[[ Dataset entries, beginning ]]

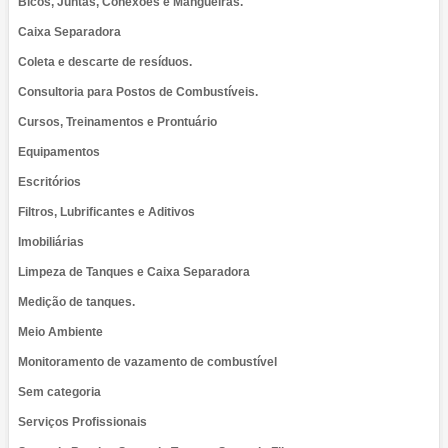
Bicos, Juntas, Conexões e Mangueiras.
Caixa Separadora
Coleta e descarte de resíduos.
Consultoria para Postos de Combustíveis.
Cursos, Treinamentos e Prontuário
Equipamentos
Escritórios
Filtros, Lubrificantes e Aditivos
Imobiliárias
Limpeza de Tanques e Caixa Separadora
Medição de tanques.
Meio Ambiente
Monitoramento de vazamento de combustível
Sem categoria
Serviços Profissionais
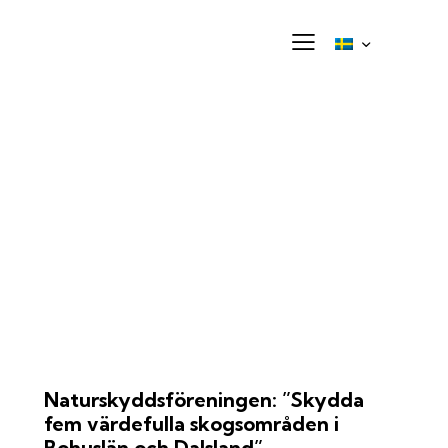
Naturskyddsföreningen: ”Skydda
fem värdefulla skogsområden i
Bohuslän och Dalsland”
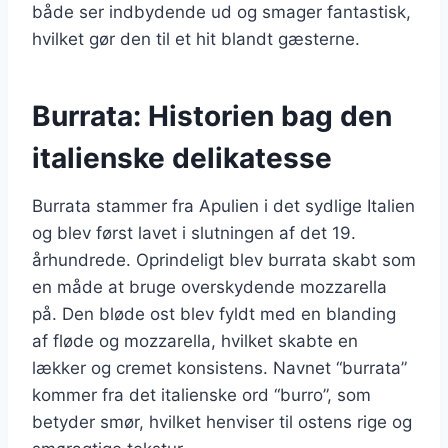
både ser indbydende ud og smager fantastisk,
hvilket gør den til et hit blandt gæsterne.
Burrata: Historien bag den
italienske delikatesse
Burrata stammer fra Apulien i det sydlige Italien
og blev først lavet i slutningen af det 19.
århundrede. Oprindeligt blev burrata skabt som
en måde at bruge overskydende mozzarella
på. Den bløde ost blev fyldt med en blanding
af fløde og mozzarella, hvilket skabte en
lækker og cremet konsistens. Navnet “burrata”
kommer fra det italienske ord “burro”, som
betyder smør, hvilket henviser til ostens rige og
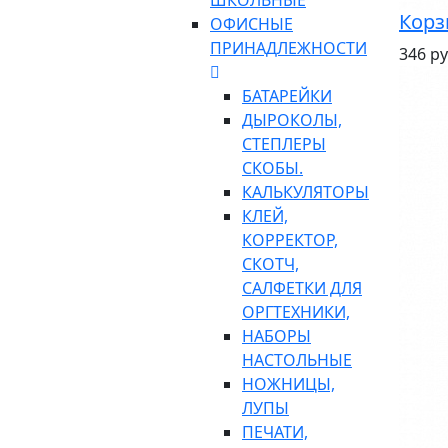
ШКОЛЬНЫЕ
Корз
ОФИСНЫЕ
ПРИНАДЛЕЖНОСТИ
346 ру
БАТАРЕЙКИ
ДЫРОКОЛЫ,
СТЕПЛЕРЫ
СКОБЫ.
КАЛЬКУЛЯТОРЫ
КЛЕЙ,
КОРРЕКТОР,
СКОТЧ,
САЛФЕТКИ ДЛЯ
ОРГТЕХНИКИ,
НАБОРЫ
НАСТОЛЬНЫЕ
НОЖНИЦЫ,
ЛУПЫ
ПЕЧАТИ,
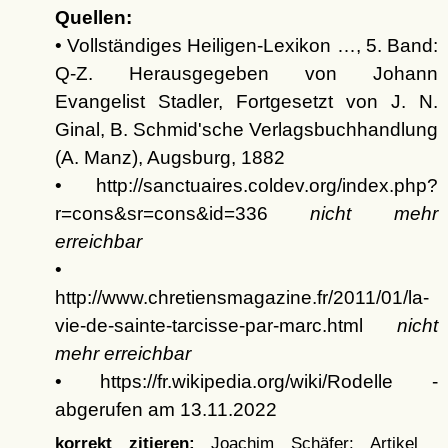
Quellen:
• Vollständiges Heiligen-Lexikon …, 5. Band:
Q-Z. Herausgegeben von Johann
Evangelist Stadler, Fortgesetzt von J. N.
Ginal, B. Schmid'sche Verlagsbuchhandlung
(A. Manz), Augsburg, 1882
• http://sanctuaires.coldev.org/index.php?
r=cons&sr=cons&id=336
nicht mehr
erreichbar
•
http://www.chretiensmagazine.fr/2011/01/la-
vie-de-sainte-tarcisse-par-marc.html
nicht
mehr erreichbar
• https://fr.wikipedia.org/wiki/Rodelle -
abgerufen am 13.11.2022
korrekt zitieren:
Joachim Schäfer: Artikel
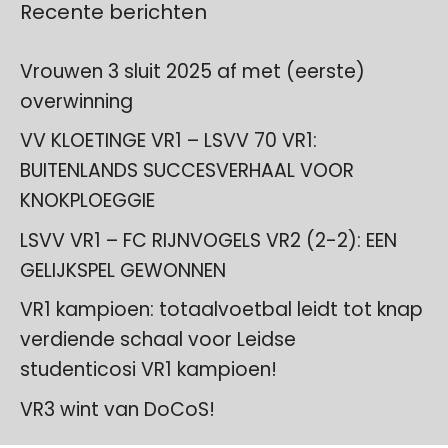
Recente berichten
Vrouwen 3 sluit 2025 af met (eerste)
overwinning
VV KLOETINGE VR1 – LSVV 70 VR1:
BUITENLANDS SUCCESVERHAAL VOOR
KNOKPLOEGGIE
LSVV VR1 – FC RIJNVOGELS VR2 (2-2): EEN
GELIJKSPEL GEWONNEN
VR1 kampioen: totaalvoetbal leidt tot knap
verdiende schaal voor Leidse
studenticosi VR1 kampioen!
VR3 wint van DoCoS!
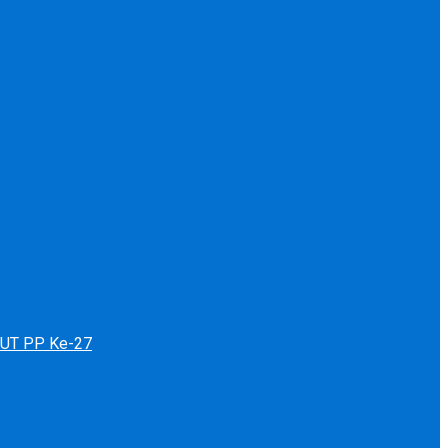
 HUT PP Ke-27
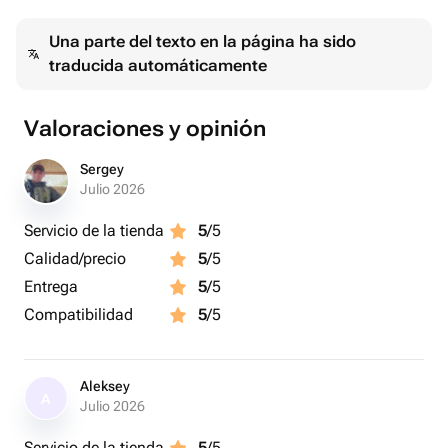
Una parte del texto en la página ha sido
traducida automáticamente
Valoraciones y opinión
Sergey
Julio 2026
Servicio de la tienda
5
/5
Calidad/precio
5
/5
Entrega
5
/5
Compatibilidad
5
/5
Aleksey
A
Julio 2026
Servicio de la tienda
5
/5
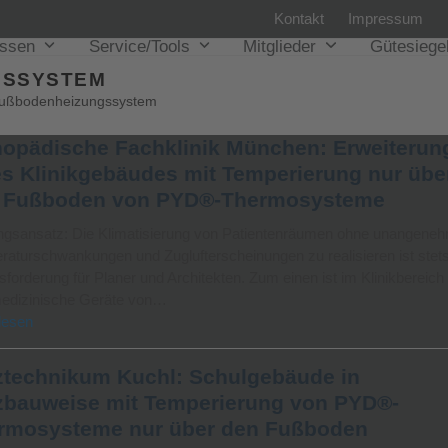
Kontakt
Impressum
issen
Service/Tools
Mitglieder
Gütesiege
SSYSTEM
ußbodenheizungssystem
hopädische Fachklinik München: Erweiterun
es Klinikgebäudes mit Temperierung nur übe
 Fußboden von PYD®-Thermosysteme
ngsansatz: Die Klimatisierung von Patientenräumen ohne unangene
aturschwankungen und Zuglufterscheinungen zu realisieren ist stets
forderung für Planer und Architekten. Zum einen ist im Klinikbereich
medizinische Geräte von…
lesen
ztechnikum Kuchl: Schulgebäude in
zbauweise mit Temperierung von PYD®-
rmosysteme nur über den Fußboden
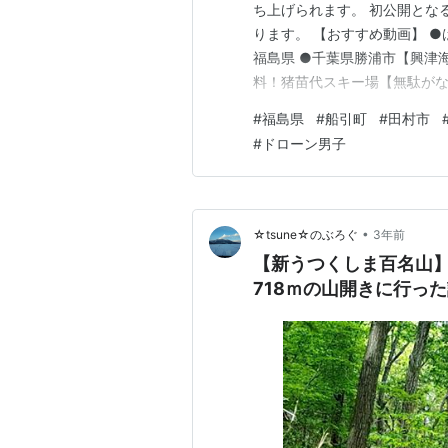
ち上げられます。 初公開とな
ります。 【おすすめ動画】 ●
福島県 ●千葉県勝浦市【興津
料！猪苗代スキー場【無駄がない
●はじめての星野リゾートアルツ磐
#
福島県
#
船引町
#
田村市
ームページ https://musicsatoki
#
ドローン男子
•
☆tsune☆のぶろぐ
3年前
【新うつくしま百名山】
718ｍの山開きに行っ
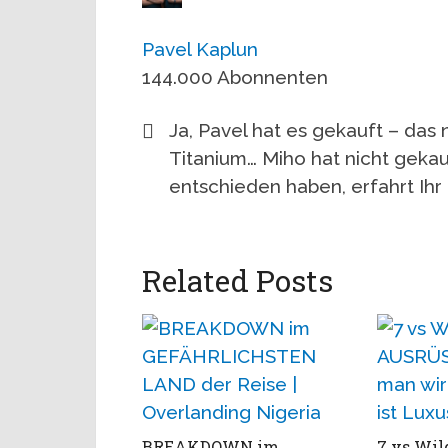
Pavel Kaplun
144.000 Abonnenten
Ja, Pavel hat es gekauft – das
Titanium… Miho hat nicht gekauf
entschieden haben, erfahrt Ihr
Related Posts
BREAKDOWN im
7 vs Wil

[[ Dataset entries, end ]]

Please give the entries above again exactly as written, leaving out any pictures.

Bicos, Juntas, Conexões e Mangueiras.
Caixa Separadora
Coleta e descarte de resíduos.
Consultoria para Postos de Combustíveis.
Cursos, Treinamentos e Prontuário
Equipamentos
Escritórios
Filtros, Lubrificantes e Aditivos
Imobiliárias
Limpeza de Tanques e Caixa Separadora
Medição de tanques.
Meio Ambiente
Monitoramento de vazamento de combustível
Sem categoria
Serviços Profissionais
Naturskyddsföreningen: ”Skydda
fem värdefulla skogsområden i
Bohuslän och Dalsland”
både ser indbydende ud og smager fantastisk,
hvilket gør den til et hit blandt gæsterne.
Burrata: Historien bag den
italienske delikatesse
Burrata stammer fra Apulien i det sydlige Italien
og blev først lavet i slutningen af det 19.
århundrede. Oprindeligt blev burrata skabt som
en måde at bruge overskydende mozzarella
på. Den bløde ost blev fyldt med en blanding
af fløde og mozzarella, hvilket skabte en
lækker og cremet konsistens. Navnet “burrata”
kommer fra det italienske ord “burro”, som
betyder smør, hvilket henviser til ostens rige og
ШКОЛЬНЫЕ
Корз
ОФИСНЫЕ
ПРИНАДЛЕЖНОСТИ
346 ру
БАТАРЕЙКИ
ДЫРОКОЛЫ,
СТЕПЛЕРЫ
СКОБЫ.
КАЛЬКУЛЯТОРЫ
КЛЕЙ,
КОРРЕКТОР,
СКОТЧ,
САЛФЕТКИ ДЛЯ
ОРГТЕХНИКИ,
НАБОРЫ
НАСТОЛЬНЫЕ
НОЖНИЦЫ,
ЛУПЫ
ПЕЧАТИ,
Quellen:
• Vollständiges Heiligen-Lexikon …, 5. Band:
Q-Z. Herausgegeben von Johann
Evangelist Stadler, Fortgesetzt von J. N.
Ginal, B. Schmid'sche Verlagsbuchhandlung
(A. Manz), Augsburg, 1882
• http://sanctuaires.coldev.org/index.php?
r=cons&sr=cons&id=336
nicht mehr
erreichbar
•
http://www.chretiensmagazine.fr/2011/01/la-
vie-de-sainte-tarcisse-par-marc.html
nicht
mehr erreichbar
• https://fr.wikipedia.org/wiki/Rodelle -
abgerufen am 13.11.2022
korrekt zitieren:
Joachim Schäfer: Artikel
Recente berichten
Vrouwen 3 sluit 2025 af met (eerste)
overwinning
VV KLOETINGE VR1 – LSVV 70 VR1:
BUITENLANDS SUCCESVERHAAL VOOR
KNOKPLOEGGIE
LSVV VR1 – FC RIJNVOGELS VR2 (2-2): EEN
GELIJKSPEL GEWONNEN
VR1 kampioen: totaalvoetbal leidt tot knap
verdiende schaal voor Leidse
studenticosi VR1 kampioen!
VR3 wint van DoCoS!
 HUT PP Ke-27
Una parte del texto en la página ha sido
traducida automáticamente
Valoraciones y opinión
Sergey
Julio 2026
Servicio de la tienda
5
/5
Calidad/precio
5
/5
Entrega
5
/5
Compatibilidad
5
/5
Aleksey
A
Julio 2026
Servicio de la tienda
5
/5
Kontakt
Impressum
issen
Service/Tools
Mitglieder
Gütesiege
SSYSTEM
ußbodenheizungssystem
hopädische Fachklinik München: Erweiterun
es Klinikgebäudes mit Temperierung nur übe
 Fußboden von PYD®-Thermosysteme
ngsansatz: Die Klimatisierung von Patientenräumen ohne unangene
aturschwankungen und Zuglufterscheinungen zu realisieren ist stets
forderung für Planer und Architekten. Zum einen ist im Klinikbereich
medizinische Geräte von…
lesen
ztechnikum Kuchl: Schulgebäude in
zbauweise mit Temperierung von PYD®-
rmosysteme nur über den Fußboden
ち上げられます。 初公開とな
ります。 【おすすめ動画】 ●
福島県 ●千葉県勝浦市【興津
料！猪苗代スキー場【無駄がない
●はじめての星野リゾートアルツ磐
#
福島県
#
船引町
#
田村市
ームページ https://musicsatoki
#
ドローン男子
•
☆tsune☆のぶろぐ
3年前
【新うつくしま百名山】
718ｍの山開きに行っ
Pavel Kaplun
144.000 Abonnenten
Ja, Pavel hat es gekauft – das
Titanium… Miho hat nicht gekauf
entschieden haben, erfahrt Ihr
Related Posts
BREAKDOWN im
7 vs Wil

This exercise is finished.